INDIANAPOLIS - From Andy Reid's perspective, it's not necessary to have a clear-the-air meeting with Donovan McNabb over his brief benching because the issue between the Eagles coach and his quarterback was long ago resolved.
"We've already talked about it," Reid said yesterday while taking a break from watching film of college prospects in his hotel room at the NFL scouting combine. "I met with him right after the game [in which he was benched], and I addressed it right there, and I've talked to him since. We talk all the time. I spend more time with him than my wife. We're good. I think the world of the guy."
McNabb was benched at halftime of the Eagles' 36-7 loss at Baltimore on Nov. 23. McNabb returned as the starter the following week, broke out of a slump, and the team went on to advance to the NFC championship game, losing to Arizona.
More than once following the benching, McNabb said he planned to meet with Eagles management after the season, presumably to secure his future with the team with a deal that extends beyond the two remaining years on his contract.
"I'm sure we'll all get together when the time comes," Reid said. "[McNabb's] statement wasn't to talk to me. It was something else, and we'll get that done."
McNabb's agent, Fletcher Smith, yesterday confirmed a Daily News report that discussions on a new contract have not started, but he frequently meets with Eagles president Joe Banner for lunch at the combine.
With the free agent signing period beginning Friday, the Eagles have more pressing concerns. Although he didn't directly say so, Reid indicated the team may soon come to terms with safety Brian Dawkins and offensive tackle Tra Thomas, two of five veterans eligible to become unrestricted free agents.

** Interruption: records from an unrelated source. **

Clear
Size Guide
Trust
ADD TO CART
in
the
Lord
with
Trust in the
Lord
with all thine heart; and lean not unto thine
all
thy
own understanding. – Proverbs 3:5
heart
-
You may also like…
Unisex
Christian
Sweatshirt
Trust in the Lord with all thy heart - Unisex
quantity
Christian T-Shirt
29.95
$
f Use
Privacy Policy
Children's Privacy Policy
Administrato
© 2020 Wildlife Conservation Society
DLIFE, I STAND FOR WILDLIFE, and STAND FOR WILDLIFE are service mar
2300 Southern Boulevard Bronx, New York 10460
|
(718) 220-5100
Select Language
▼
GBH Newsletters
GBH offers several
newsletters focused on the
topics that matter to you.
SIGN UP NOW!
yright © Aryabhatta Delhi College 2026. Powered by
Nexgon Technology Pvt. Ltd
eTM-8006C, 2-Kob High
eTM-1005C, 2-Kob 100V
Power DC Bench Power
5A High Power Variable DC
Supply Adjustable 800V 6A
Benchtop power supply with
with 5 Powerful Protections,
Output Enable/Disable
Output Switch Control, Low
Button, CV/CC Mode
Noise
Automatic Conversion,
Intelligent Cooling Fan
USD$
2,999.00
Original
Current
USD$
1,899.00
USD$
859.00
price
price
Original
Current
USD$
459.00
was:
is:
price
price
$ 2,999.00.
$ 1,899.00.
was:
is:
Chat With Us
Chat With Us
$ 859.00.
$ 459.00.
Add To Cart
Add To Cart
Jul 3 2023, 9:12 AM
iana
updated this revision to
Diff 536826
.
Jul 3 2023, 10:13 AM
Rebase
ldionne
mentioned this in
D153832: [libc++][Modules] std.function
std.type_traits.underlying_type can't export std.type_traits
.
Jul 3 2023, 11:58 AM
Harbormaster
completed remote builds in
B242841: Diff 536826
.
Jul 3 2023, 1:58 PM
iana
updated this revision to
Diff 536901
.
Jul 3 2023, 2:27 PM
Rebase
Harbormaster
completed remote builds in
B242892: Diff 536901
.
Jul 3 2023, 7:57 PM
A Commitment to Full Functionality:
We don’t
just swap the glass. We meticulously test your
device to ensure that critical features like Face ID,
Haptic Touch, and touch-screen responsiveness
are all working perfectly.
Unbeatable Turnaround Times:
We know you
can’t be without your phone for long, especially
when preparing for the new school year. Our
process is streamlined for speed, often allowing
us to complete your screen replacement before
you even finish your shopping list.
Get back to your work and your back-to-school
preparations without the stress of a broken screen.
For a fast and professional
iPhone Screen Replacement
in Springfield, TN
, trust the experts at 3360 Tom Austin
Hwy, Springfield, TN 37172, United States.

"I think that'll all take place within the next few days or week or whatever," said Reid. "There's communication."
Dawkins, who will turn 36 in October, was selected to play in the Pro Bowl for the seventh time after rebounding from an injury-plagued 2007 season. He has been with the Eagles 13 seasons and may be the team's most popular player.
Thomas, who will turn 35 next season, has been a mainstay at left tackle since the Eagles drafted him in the first round in 1998. Tackle Jon Runyan, backup running back Correll Buckhalter and tight end L.J. Smith can also become free agents.

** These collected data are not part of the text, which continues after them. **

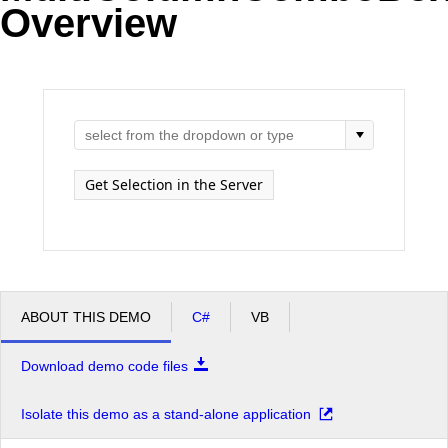
Overview
Office2010Black
Windows7
Get Selection in the Server
ABOUT THIS DEMO
C#
VB
Download demo code files
Isolate this demo as a stand-alone application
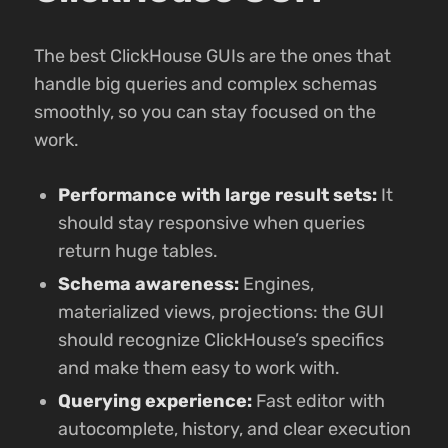
The best ClickHouse GUIs are the ones that
handle big queries and complex schemas
smoothly, so you can stay focused on the
work.
Performance with large result sets:
It
should stay responsive when queries
return huge tables.
Schema awareness:
Engines,
materialized views, projections: the GUI
should recognize ClickHouse’s specifics
and make them easy to work with.
Querying experience:
Fast editor with
autocomplete, history, and clear execution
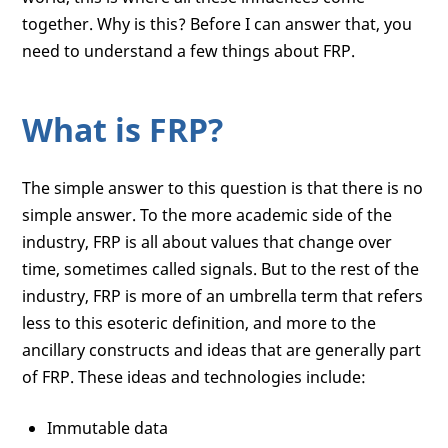
together. Why is this? Before I can answer that, you
need to understand a few things about FRP.
What is FRP?
The simple answer to this question is that there is no
simple answer. To the more academic side of the
industry, FRP is all about values that change over
time, sometimes called signals. But to the rest of the
industry, FRP is more of an umbrella term that refers
less to this esoteric definition, and more to the
ancillary constructs and ideas that are generally part
of FRP. These ideas and technologies include:
Immutable data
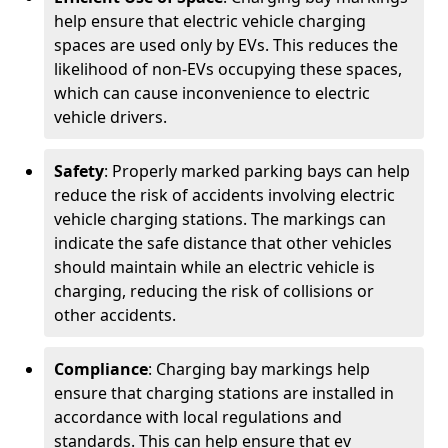
help ensure that electric vehicle charging
spaces are used only by EVs. This reduces the
likelihood of non-EVs occupying these spaces,
which can cause inconvenience to electric
vehicle drivers.
Safety
: Properly marked parking bays can help
reduce the risk of accidents involving electric
vehicle charging stations. The markings can
indicate the safe distance that other vehicles
should maintain while an electric vehicle is
charging, reducing the risk of collisions or
other accidents.
Compliance
: Charging bay markings help
ensure that charging stations are installed in
accordance with local regulations and
standards. This can help ensure that ev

Thomas's bargaining power probably got a boost yesterday when Carolina signed Jordan Gross to a six-year contract. A talented young left tackle, Gross would have been a good fit for the Eagles if he had gone on the free agent market.
Runyan is one month into recovery from microfracture surgery on his right knee that was expected to sideline him four-to-six months.
"Time will tell. We'll see," Reid said of Runyan. "They're all different. I've seen ones that have worked and some that haven't."
Although the Eagles' need at offensive tackle appears obvious, Reid wouldn't tip his hand on the team's draft priorities. He said guards Todd Herremans and Shawn Andrews could be moved to tackle if needed. Herremans has played the position, and Andrews was among the nation's top tackles at Arkansas. But Andrews missed nearly the entire 2008 season with back problems that required surgery.
"I'm not saying I'm going to do that," Reid said. "A lot of guards that started for me have been outside guys I moved inside. And when the time comes, I can move them back out. I've got two guards who are real good tackles."
Reid made it clear he likes the position the Eagles are in to upgrade the team. They have the 21st and 28th picks in the first round of what is regarded as a draft deep in talent. They have 10 picks overall. And according to profootballtalk.com, the Eagles are $31 million under the mandatory salary cap of $124 million, giving them the freedom to be aggressive in free agency.
But 14 potential free agents were given franchise tags, leaving the pool of free agents pretty shallow.
"What this does is it gives you some flexibility with two first-round picks," Reid said. "We've got a little firepower there."
Reid prefers to upgrade through the draft than free agency, and he doesn't believe in drafting strictly to fill needs.
"You can't afford to draft for needs," he said. "People fall into that. I try not to do that. You understand what your weaknesses are and if that player's there and he's a quality player you take him. If that need is there and he's quality, then you take him. But if there's a way better player there at a different position, then you take that player.
"You don't want to get caught up in getting someone who's not that good just to try to fill a need."